How to Keep Your Best Employee Around

Every team has one: the worker who does more and does better than everyone else. Maybe they came in with impeccable credentials; maybe they are hustling hard to prove their worth. Soon enough, that worker is going to realize they can find a better position with better pay somewhere else. Your job is to delay that inevitability and keep this golden employee on the books.

But how? How can you stop your worker from seeing someone else’s green grass?

The solution is simple: You need to make your grass as green as possible. Here are a few ways you can keep your best employee occupied at your company, so they can keep doing more, better work for you:

Keeping the best employee

Don’t Be a Hover Boss

Nothing drives independent, capable employees away faster than a helicopter boss. In their attempts to show approval and appreciation, some managers and directors hover over their favorite employees, giving them advice, checking their work or merely engaging them in conversation. All this targeted attention will make them feel special, right?

Unfortunately, hovering around your best employee’s desk is both preventing them from doing their work and driving them away from their current position. Just as you wouldn’t want your superior lingering around your work station, you shouldn’t expect your employee to be thrilled by your constant presence. In fact, you should give them more space – and more authority – to let them shine.
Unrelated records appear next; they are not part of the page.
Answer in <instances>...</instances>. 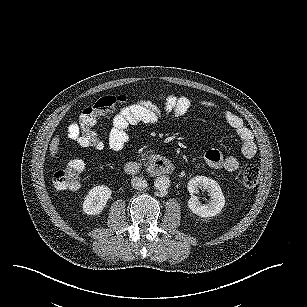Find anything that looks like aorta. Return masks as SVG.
<instances>
[{"label": "aorta", "instance_id": "1", "mask_svg": "<svg viewBox=\"0 0 307 307\" xmlns=\"http://www.w3.org/2000/svg\"><path fill=\"white\" fill-rule=\"evenodd\" d=\"M154 187L161 192H165L170 187V179L166 176H159L154 181Z\"/></svg>", "mask_w": 307, "mask_h": 307}]
</instances>
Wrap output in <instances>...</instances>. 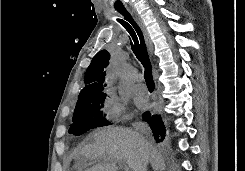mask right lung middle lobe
I'll list each match as a JSON object with an SVG mask.
<instances>
[{
	"instance_id": "1",
	"label": "right lung middle lobe",
	"mask_w": 245,
	"mask_h": 171,
	"mask_svg": "<svg viewBox=\"0 0 245 171\" xmlns=\"http://www.w3.org/2000/svg\"><path fill=\"white\" fill-rule=\"evenodd\" d=\"M105 97L106 94H101L78 100L69 133L79 136L90 129L109 125L101 110Z\"/></svg>"
}]
</instances>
Provide Physical Tokens of Appreciation

You give your loved ones presents, like jewelry or tools, so when they use their gifts, they’ll think of you. The same principle works for employees: By handing them a physical token of your appreciation, they will have something tangible to see and connect them to your organization. It is much more difficult to leave a position in the past when they have a physical reminder to contend with.

You should try to make your token of appreciation as lavish as possible. A cheapo tchotchke from the dollar store will work against your goal; your employee will look at it and think you don’t understand their true worth. Instead, custom crystal awards or custom glass awards inscribed with their name, title and company name should do the trick.

Employee retention

Ask for Feedback and Input — and Listen

As someone who breaks their back regularly for the company, your best employee has plenty of experience with regards to your policies and processes. Undoubtedly, that means your worker has many opinions on how those polices and processes can be better. By asking for feedback on their current position, you could receive some excellent ideas for improving business, so you should pay close attention to what they say. More importantly, you will allow your best employee to air any grievances and engage more fully with the organization. You shouldn’t ask for feedback just once; rather, you should schedule regular meetings with your star worker. In fact, you might go out of your way to ask your golden employee for their opinions on problems you or other workers face.

Be Liberal With Raises and Title Changes

The primary reason young workers job hop is to gain the raises and title changes they crave. Most employers are unwilling to promote from within, either due to the belief that “out there” has something better than “in here,” because they don’t want to poach high-performing employees from their current positions or for some other obscure and incomprehensible reason.

You better believe that your best employee knows their worth, and they will leave sooner rather than later to find the position (and pay) they deserve. Thus, you should offer this employee regular raises and promotions to keep them satisfied under your employ. Even better, you should cultivate a corporate culture of promoting from within, which will reduce your turnover rates all-around.

Incentivize employee

Give Them the Best Perks

Employees can find mediocre health plans anywhere, and more and more companies are offering flexible telecommuting. What will keep an employee around aren’t the benefits you find at every employer; you need to offer something special, and something valuable, to attract attention and earn loyalty.

You should talk to your employees to determine what perks they most desire. These days, contributions to a 401k are few and far between, so helping employees safe for retirement is a major benefit. You might also offer enviable perks for parents, like extended, paid parental leave or on-site day care, as well as the European style of PTO.

More likely than not, you can’t keep your golden employee around forever – but you can keep them around for a few years more with the above strategies. Modify your negative behaviors, offer something special for sticking around and remind them of your appreciation for their work, and you’ll cultivate a workforce made of solid gold.